From: Boris Burkov <boris@bur.io>
To: Johannes Thumshirn <johannes.thumshirn@wdc.com>
Cc: linux-btrfs@vger.kernel.org, Filipe Manana <fdmanana@suse.com>,
David Sterba <dsterba@suse.com>,
Hans Holmberg <Hans.Holmberg@wdc.com>,
Damien Le Moal <dlemoal@kernel.org>,
Naohiro Aota <naohiro.aota@wdc.com>,
Christoph Hellwig <hch@lst.de>
Subject: Re: [RFC PATCH 7/7] btrfs: zoned: add RECLAIM_ZONES and RESET_ZONES to first async reclaim loop
Date: Fri, 15 May 2026 11:38:27 -0700 [thread overview]
Message-ID: <20260515183827.GE1197064@zen.localdomain> (raw)
In-Reply-To: <20260513123445.43197-8-johannes.thumshirn@wdc.com>
On Wed, May 13, 2026 at 02:34:45PM +0200, Johannes Thumshirn wrote:
> On zoned filesystems, when waiting for space tickets during data
> relocation, the async reclaim flush state machine may starve if
> RECLAIM_ZONES and RESET_ZONES states are not executed early in the flush
> sequence.
>
> Currently do_async_reclaim_data_space() only executes RECLAIM_ZONES and
> RESET_ZONES in later flush states (FLUSH_DELALLOC and beyond), but by
> the time these states are reached, the ticket wait may have already
> deadlocked waiting for space that can only be freed by zone reset.
This explanation is a bit confusing to me. Does your previous fix
prevent all known deadlocks? If not, can you describe the remaining
deadlock in more detail? If having these flush states in the general
flush state list causes a deadlock, we should not leave them there, even
if we add this earlier pass.
I assume the issue is that some other flusher can't make progress when
we are out of zones and also lands on a ticket, and so async reclaim is
stuck on a ticket and the only way to make progress is to reset a zone
(hopefully) or reclaim a zone (painfully?)

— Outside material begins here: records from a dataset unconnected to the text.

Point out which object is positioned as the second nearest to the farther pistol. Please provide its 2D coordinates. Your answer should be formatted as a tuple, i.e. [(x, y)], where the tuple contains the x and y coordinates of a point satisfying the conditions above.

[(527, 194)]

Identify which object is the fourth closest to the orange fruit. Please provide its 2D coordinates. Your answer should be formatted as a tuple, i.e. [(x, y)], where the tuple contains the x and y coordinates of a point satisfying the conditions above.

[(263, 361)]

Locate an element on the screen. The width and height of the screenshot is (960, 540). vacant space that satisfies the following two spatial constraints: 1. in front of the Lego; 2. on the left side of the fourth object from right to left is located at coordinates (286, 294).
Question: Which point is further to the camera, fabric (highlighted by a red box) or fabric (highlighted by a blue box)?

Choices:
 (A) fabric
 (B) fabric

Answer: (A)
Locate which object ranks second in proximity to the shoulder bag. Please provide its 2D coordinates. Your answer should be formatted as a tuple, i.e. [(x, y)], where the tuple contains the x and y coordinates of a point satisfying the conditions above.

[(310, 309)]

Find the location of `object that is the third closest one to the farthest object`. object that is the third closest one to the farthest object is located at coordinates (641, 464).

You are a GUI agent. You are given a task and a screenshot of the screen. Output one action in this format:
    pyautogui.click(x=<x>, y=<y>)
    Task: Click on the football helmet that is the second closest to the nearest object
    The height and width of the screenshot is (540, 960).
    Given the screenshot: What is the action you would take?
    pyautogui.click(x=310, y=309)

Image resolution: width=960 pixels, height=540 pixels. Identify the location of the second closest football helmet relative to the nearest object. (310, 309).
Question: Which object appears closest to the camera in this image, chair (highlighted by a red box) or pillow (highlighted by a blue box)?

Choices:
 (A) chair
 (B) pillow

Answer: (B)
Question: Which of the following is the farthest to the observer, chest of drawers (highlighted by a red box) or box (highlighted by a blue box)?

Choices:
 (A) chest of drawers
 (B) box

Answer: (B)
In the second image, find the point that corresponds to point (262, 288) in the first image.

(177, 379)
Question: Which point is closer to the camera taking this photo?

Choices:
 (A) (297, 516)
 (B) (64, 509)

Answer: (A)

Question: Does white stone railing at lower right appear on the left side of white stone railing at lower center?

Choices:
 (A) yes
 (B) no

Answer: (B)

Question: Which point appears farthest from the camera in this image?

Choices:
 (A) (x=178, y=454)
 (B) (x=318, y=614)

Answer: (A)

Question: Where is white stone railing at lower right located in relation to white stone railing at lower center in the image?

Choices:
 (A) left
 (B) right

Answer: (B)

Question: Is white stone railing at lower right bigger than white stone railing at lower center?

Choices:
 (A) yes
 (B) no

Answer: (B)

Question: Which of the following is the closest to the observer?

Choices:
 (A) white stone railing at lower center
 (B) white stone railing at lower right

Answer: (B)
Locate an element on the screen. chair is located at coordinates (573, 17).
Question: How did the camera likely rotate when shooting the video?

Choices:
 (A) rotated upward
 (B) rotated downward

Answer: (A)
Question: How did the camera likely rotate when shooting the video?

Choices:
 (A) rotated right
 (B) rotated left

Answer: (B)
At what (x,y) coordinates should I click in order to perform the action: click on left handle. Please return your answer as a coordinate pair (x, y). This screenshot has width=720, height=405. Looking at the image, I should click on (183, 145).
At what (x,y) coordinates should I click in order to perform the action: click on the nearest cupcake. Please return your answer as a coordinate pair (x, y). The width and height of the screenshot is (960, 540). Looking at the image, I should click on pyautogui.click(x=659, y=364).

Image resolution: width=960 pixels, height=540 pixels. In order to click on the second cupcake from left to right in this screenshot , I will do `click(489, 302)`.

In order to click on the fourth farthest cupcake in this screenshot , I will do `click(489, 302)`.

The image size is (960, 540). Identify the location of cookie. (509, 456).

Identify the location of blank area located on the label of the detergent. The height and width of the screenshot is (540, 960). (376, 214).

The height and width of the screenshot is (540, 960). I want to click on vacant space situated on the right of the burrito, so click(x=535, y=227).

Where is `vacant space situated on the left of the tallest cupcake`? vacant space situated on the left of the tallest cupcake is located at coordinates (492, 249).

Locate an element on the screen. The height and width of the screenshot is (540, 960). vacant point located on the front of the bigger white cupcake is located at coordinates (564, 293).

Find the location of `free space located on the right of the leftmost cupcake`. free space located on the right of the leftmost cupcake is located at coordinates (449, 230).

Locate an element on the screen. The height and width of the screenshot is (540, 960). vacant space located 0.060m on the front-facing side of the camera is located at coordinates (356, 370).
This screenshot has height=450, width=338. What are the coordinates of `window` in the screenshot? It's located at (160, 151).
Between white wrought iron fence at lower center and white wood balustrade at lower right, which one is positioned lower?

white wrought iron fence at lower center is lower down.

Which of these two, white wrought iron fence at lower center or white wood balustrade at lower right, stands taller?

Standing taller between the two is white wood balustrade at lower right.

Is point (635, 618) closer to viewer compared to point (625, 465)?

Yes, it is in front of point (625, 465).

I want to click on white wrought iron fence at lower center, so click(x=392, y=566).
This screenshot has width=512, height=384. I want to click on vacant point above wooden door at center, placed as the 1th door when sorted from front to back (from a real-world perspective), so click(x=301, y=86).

Maybe we need some high level flushing logic like "needs zoned help now
please"? i.e., if we are low/out of free zones, do only zone flushing,
otherwise do regular flushing (including zoned stuff if necessary/wise?)
>
> Fix this by adding RECLAIM_ZONES and RESET_ZONES to the first async
> reclaim loop (FLUSH_ALLOC) for zoned filesystems, ensuring zone reset
> happens early enough to free space for pending allocation tickets.
>
> Signed-off-by: Johannes Thumshirn <johannes.thumshirn@wdc.com>
> ---
>
> This patch was AI assisted and I'm not sure this is the correct thing to
> do (the flushing, not the use of AI), hence the RFC tag.
>
> fs/btrfs/space-info.c | 11 +++++++++++
> 1 file changed, 11 insertions(+)
>
> diff --git a/fs/btrfs/space-info.c b/fs/btrfs/space-info.c
> index ec811a77ebb1..a1235f114f3e 100644
> --- a/fs/btrfs/space-info.c
> +++ b/fs/btrfs/space-info.c
> @@ -1451,6 +1451,17 @@ static void do_async_reclaim_data_space(struct btrfs_space_info *space_info)
>
> while (!space_info->full) {
> flush_space(space_info, U64_MAX, ALLOC_CHUNK_FORCE, false);
> + /*
> + * For zoned filesystems, also run RECLAIM_ZONES and RESET_ZONES
> + * in the first loop to avoid starvation. Zoned filesystems have
> + * sequential write requirements, so space cannot be reused until
> + * zones are reset. Running these states early ensures zones are
> + * reclaimed and reset before we get into a starvation situation.
> + */
> + if (btrfs_is_zoned(fs_info)) {
> + flush_space(space_info, U64_MAX, RECLAIM_ZONES, false);
> + flush_space(space_info, U64_MAX, RESET_ZONES, false);
> + }
Just to set a common ground on the existing algorithm:
The current logic is to allocate a chunk (which may satisfy tickets)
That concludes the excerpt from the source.